- **WORK REQUIRED**
Repeat the following entries verbatim, apart from the pictures.

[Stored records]
════════════════

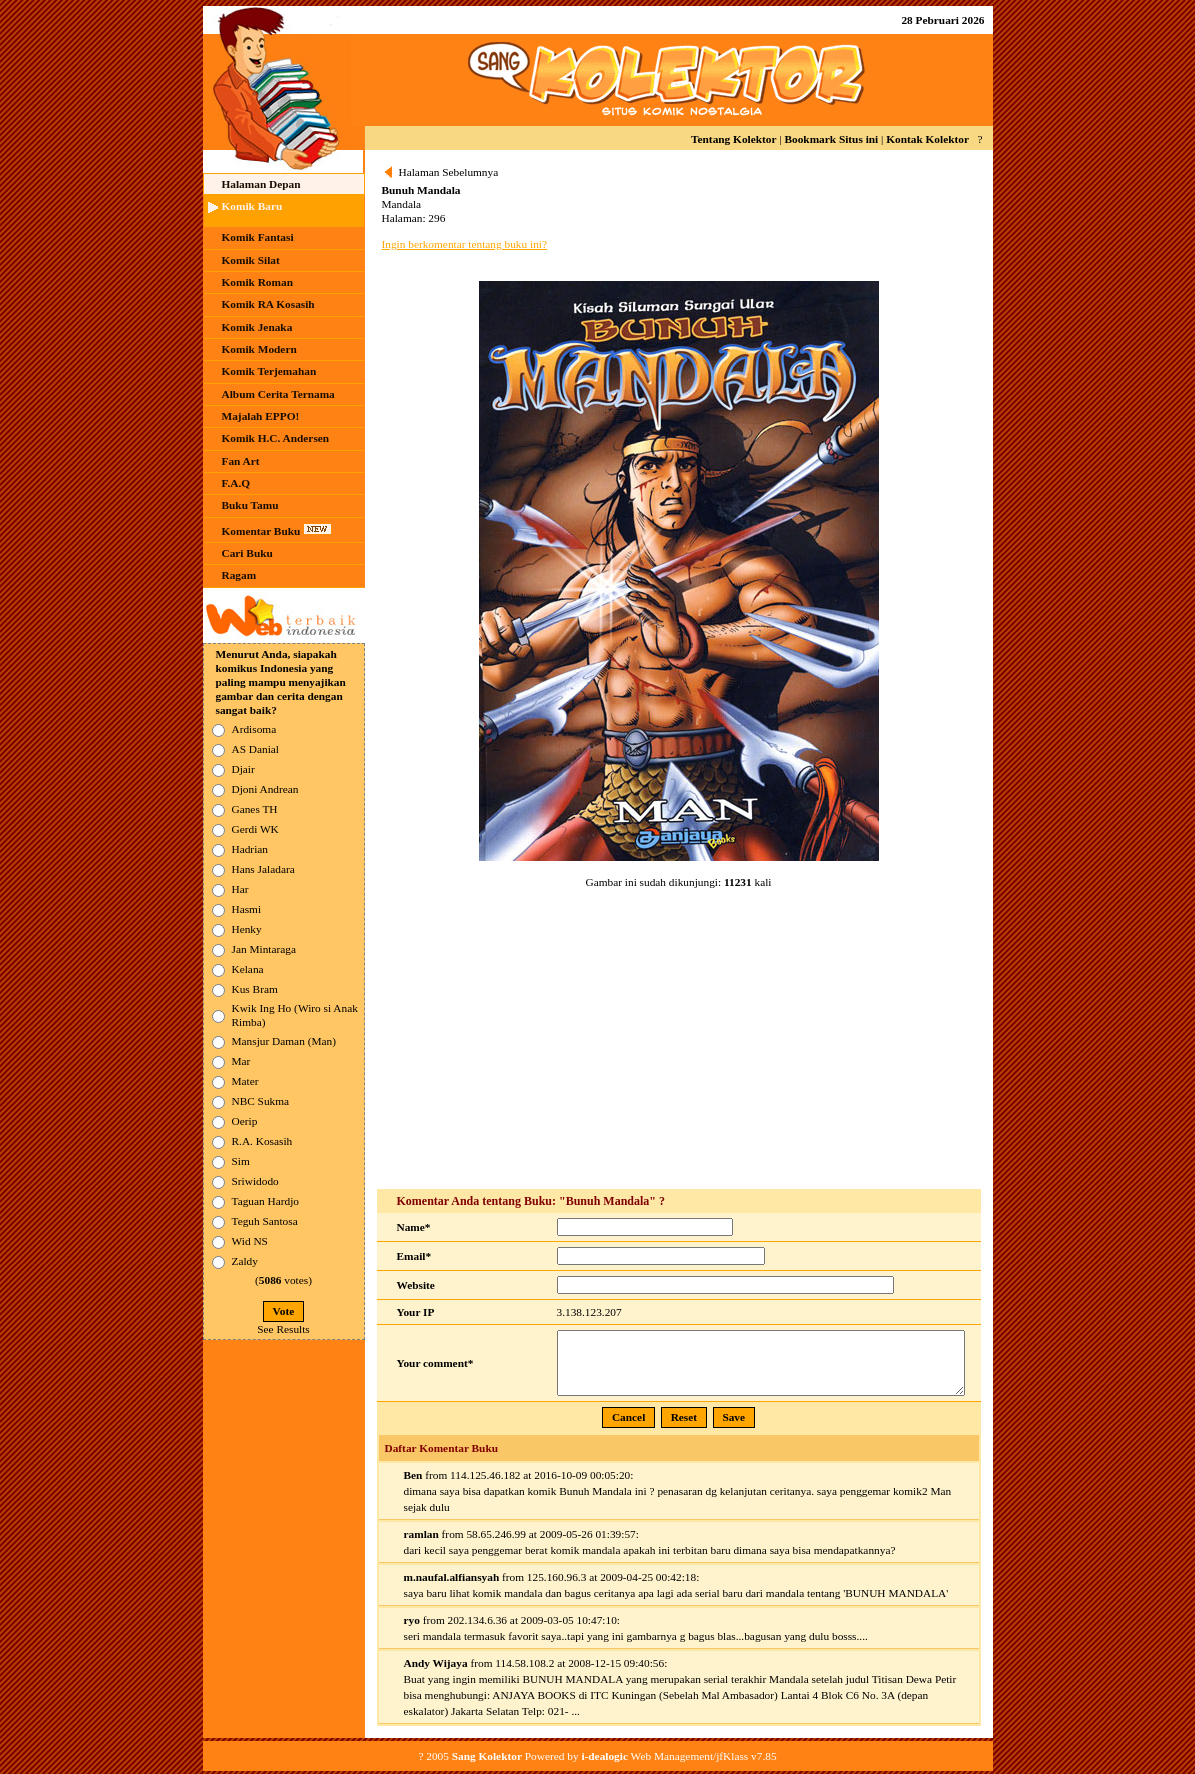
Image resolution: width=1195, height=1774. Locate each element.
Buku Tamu (250, 505)
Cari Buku (247, 553)
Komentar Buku (277, 530)
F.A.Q (236, 483)
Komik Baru (252, 206)
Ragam (239, 575)
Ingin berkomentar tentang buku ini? (464, 244)
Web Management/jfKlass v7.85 (678, 1756)
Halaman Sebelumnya (449, 172)
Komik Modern (259, 349)
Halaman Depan (261, 184)
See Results (283, 1329)
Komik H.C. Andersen (276, 438)
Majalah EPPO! (261, 416)
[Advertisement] (679, 1040)
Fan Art (241, 461)
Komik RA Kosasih (268, 304)
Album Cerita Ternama (278, 394)
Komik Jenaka (257, 327)
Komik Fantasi (258, 237)
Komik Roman (257, 282)
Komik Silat (251, 260)
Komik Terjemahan (269, 371)
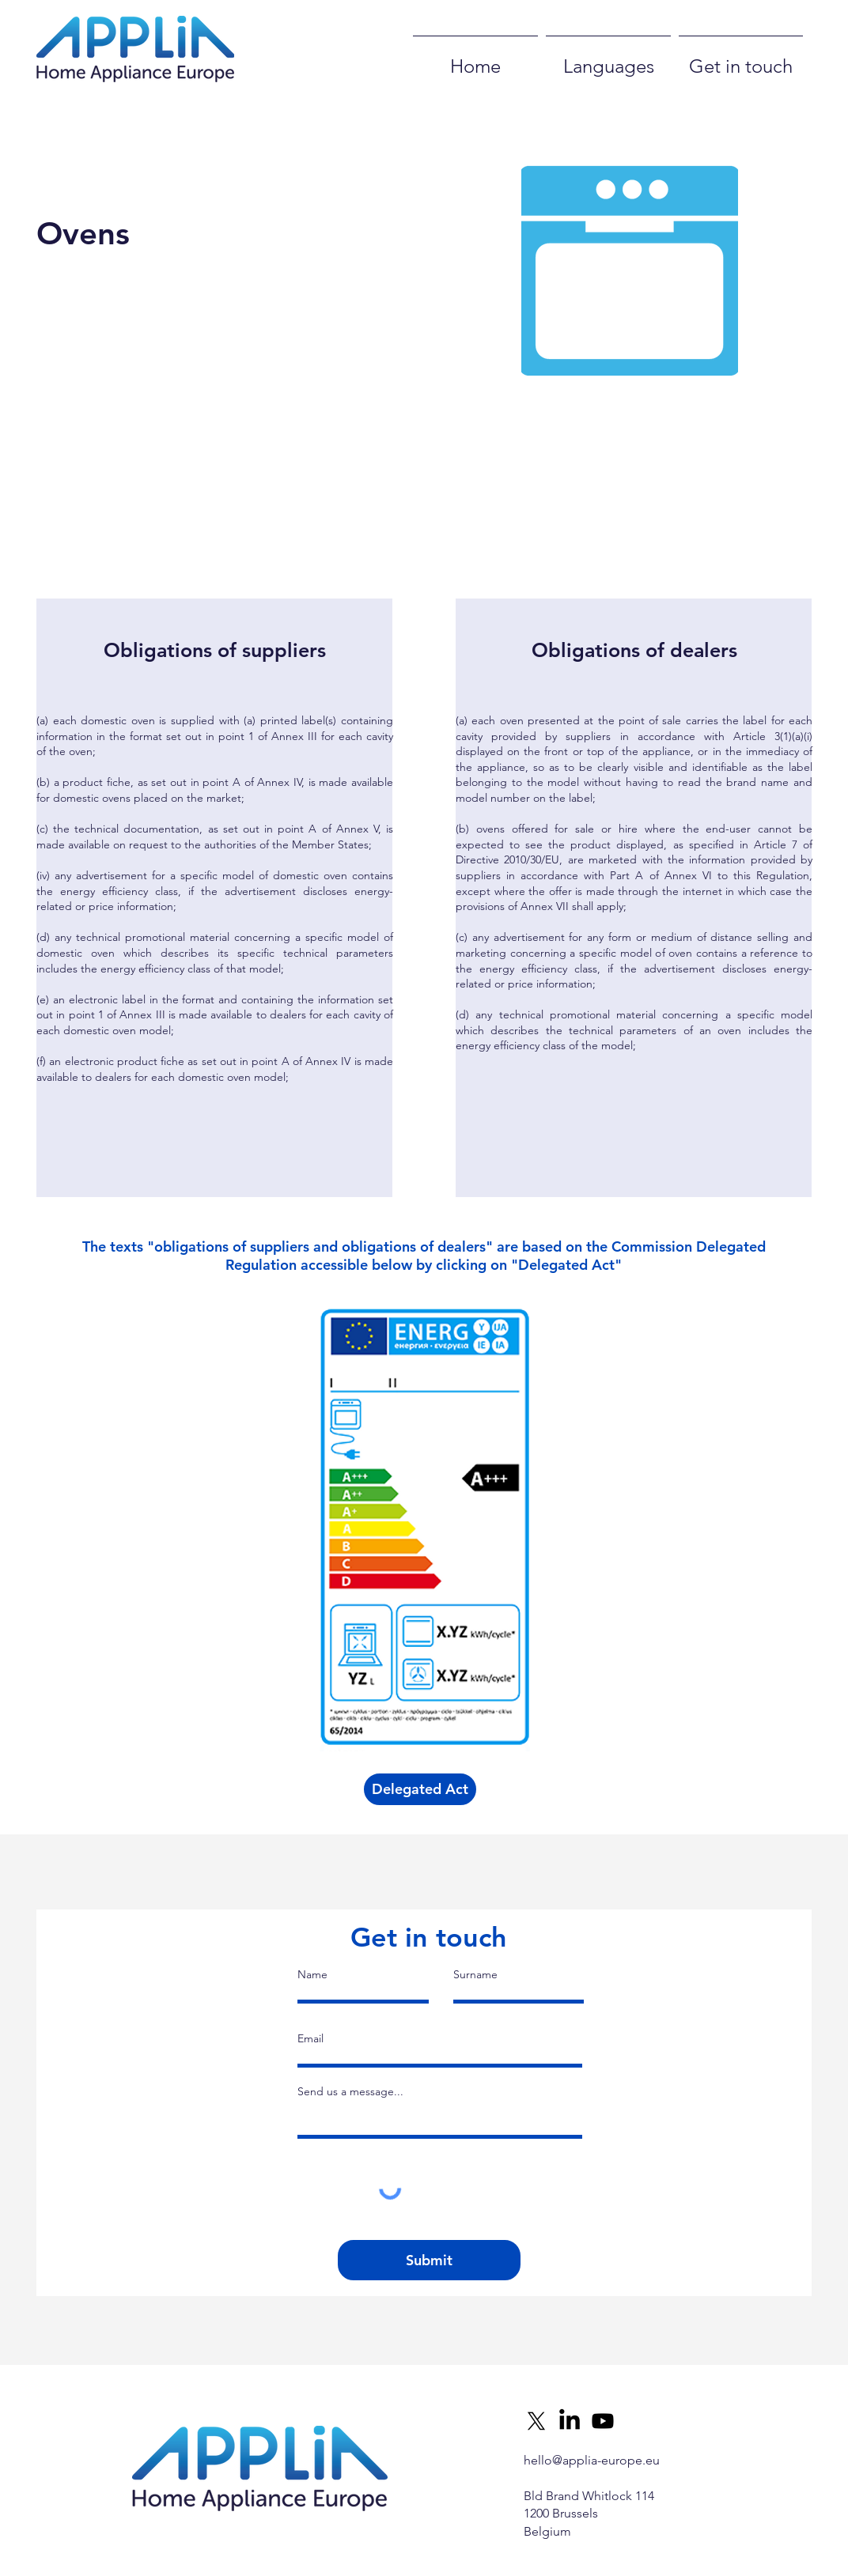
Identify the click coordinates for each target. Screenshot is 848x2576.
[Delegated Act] (420, 1789)
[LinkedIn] (569, 2421)
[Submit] (429, 2260)
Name (312, 1974)
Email (310, 2038)
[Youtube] (602, 2421)
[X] (536, 2421)
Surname (475, 1974)
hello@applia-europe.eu (592, 2460)
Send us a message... (350, 2091)
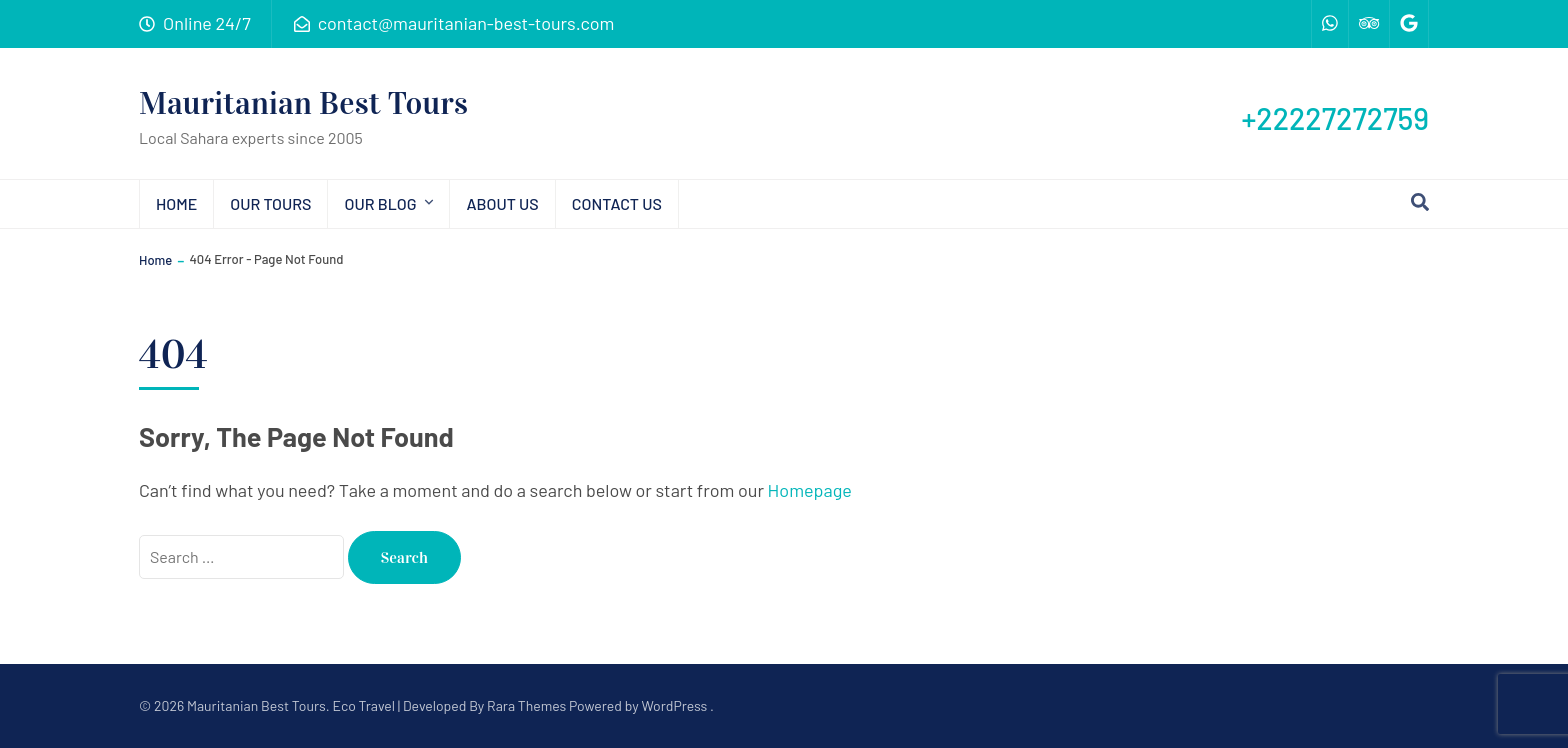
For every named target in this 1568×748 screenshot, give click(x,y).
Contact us (617, 203)
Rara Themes (526, 705)
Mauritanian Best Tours (303, 103)
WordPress (674, 705)
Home (176, 203)
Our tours (270, 203)
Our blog (380, 203)
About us (502, 203)
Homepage (810, 490)
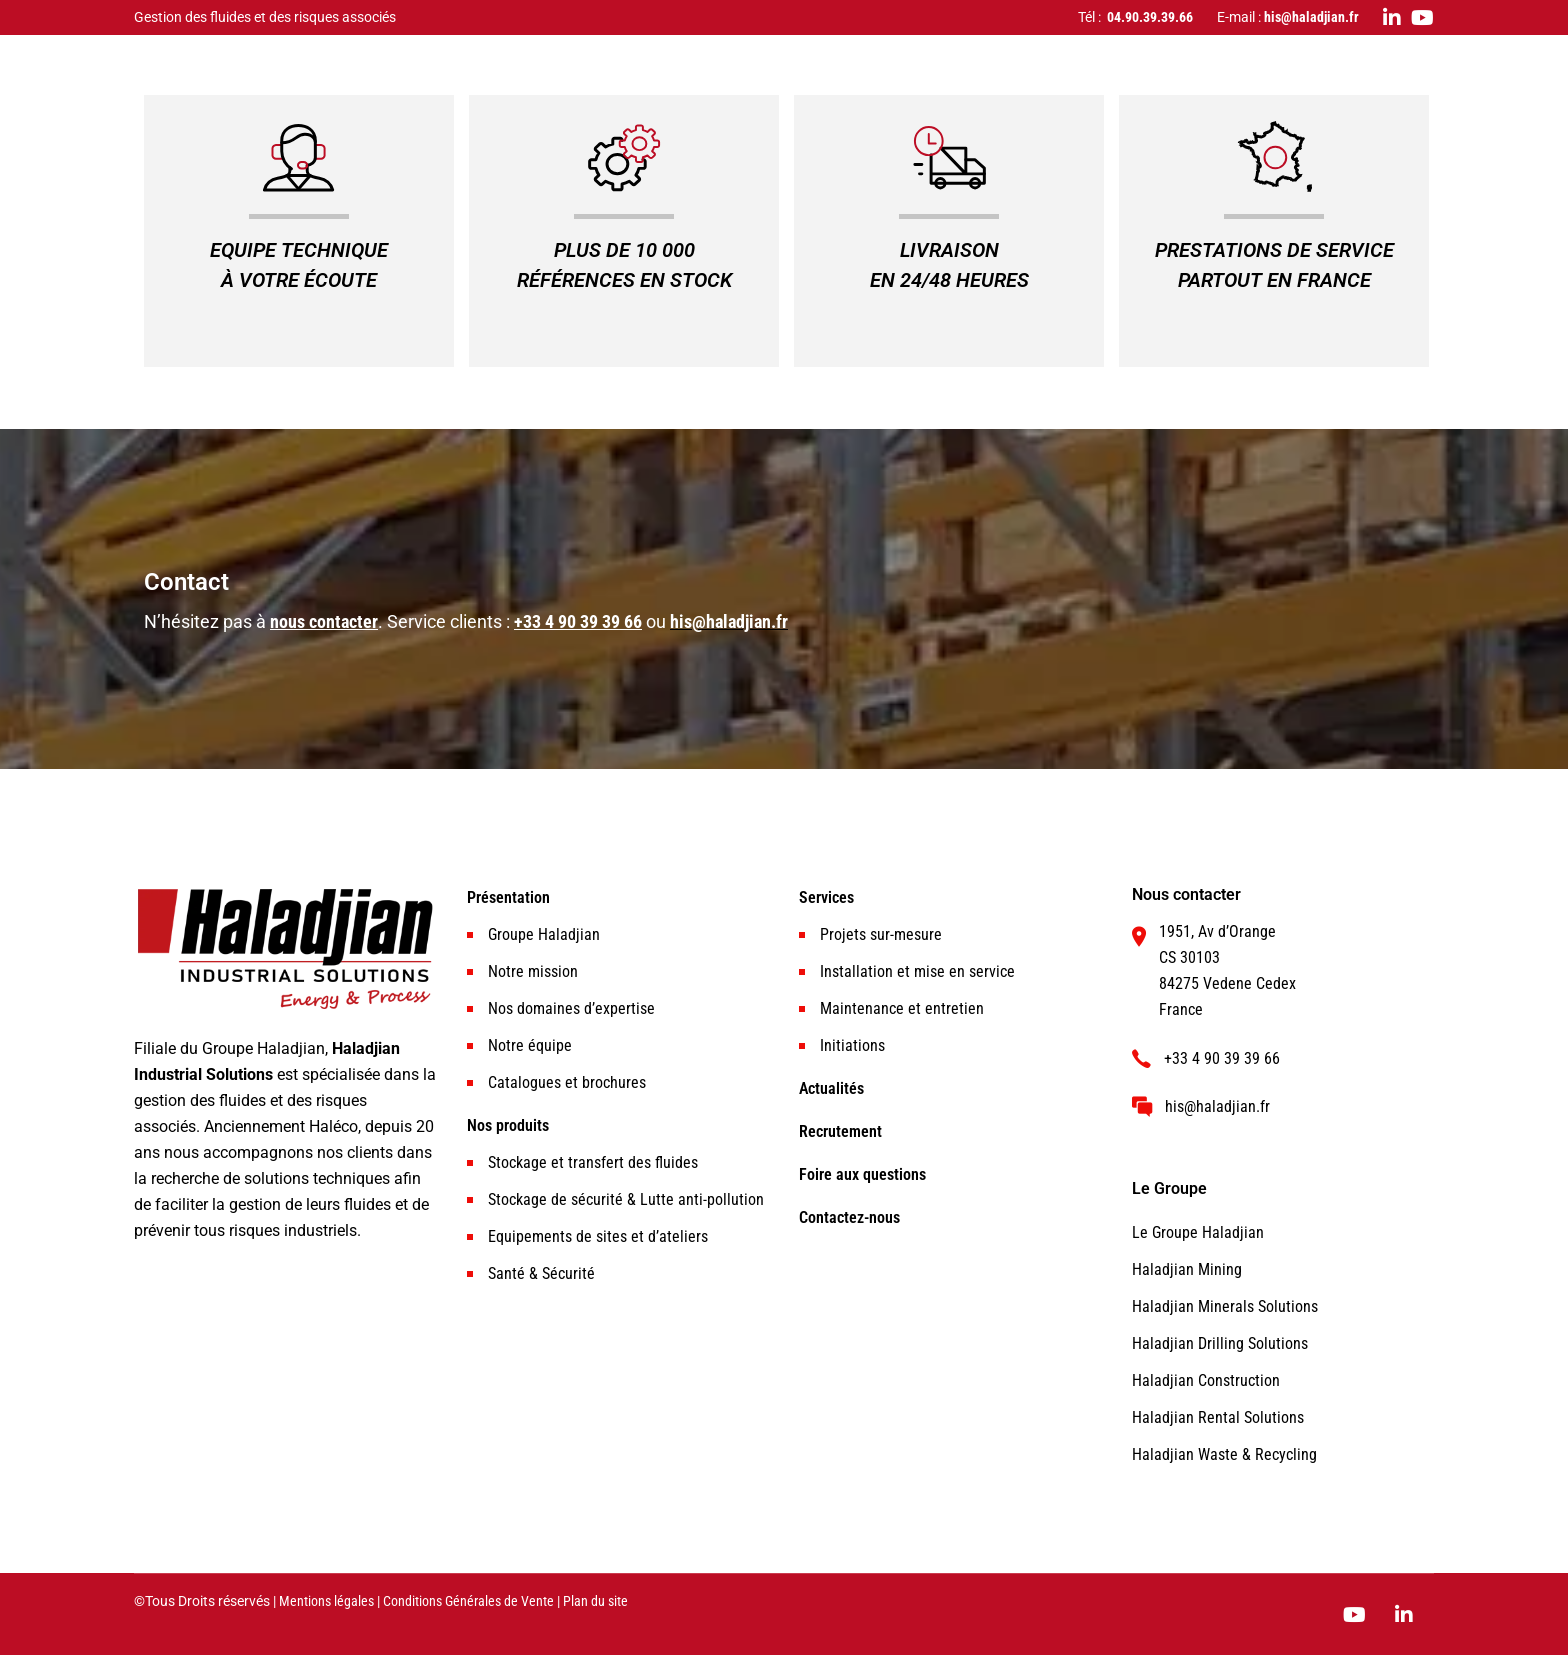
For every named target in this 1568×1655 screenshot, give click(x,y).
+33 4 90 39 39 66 (578, 621)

════════════════

- **EXERCISE OUTPUT**
Image resolution: width=1195, height=1774. Locate each element.
Buku Tamu (250, 505)
Cari Buku (247, 553)
Komentar Buku (277, 530)
F.A.Q (236, 483)
Komik Baru (252, 206)
Ragam (239, 575)
Ingin berkomentar tentang buku ini? (464, 244)
Web Management/jfKlass v7.85 (678, 1756)
Halaman Sebelumnya (449, 172)
Komik Modern (259, 349)
Halaman Depan (261, 184)
See Results (283, 1329)
Komik H.C. Andersen (276, 438)
Majalah EPPO! (261, 416)
[Advertisement] (679, 1040)
Fan Art (241, 461)
Komik RA Kosasih (268, 304)
Album Cerita Ternama (278, 394)
Komik Jenaka (257, 327)
Komik Fantasi (258, 237)
Komik Roman (257, 282)
Komik Silat (251, 260)
Komik Terjemahan (269, 371)
Identify the click coordinates for each target. Screenshot is 848x2576.
[Delegated Act] (420, 1789)
[LinkedIn] (569, 2421)
[Submit] (429, 2260)
Name (312, 1974)
Email (310, 2038)
[Youtube] (602, 2421)
[X] (536, 2421)
Surname (475, 1974)
hello@applia-europe.eu (592, 2460)
Send us a message... (350, 2091)
For every named target in this 1568×748 screenshot, give click(x,y).
Contact us (617, 203)
Rara Themes (526, 705)
Mauritanian Best Tours (303, 103)
WordPress (674, 705)
Home (176, 203)
Our tours (270, 203)
Our blog (380, 203)
About us (502, 203)
Homepage (810, 490)
For every named target in this 1568×1655 screenshot, give click(x,y).
+33 4 90 39 39 66 (578, 621)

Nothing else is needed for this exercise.